• [Description of the task]: Whatever runs from the line with "Jl. Dr. Saharjo" to the end of the records below must be copied exactly, with nothing else included.

Entries supplied section start

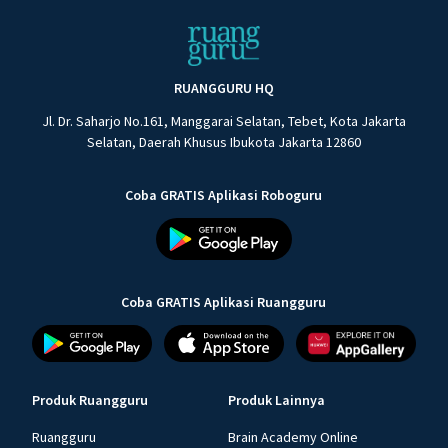
RUANGGURU HQ
Jl. Dr. Saharjo No.161, Manggarai Selatan, Tebet, Kota Jakarta
Selatan, Daerah Khusus Ibukota Jakarta 12860
Coba GRATIS Aplikasi Roboguru
Coba GRATIS Aplikasi Ruangguru
Produk Ruangguru
Produk Lainnya
Ruangguru
Brain Academy Online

Entries supplied section end

• [Response below]:
Jl. Dr. Saharjo No.161, Manggarai Selatan, Tebet, Kota Jakarta
Selatan, Daerah Khusus Ibukota Jakarta 12860
Coba GRATIS Aplikasi Roboguru
Coba GRATIS Aplikasi Ruangguru
Produk Ruangguru
Produk Lainnya
Ruangguru
Brain Academy Online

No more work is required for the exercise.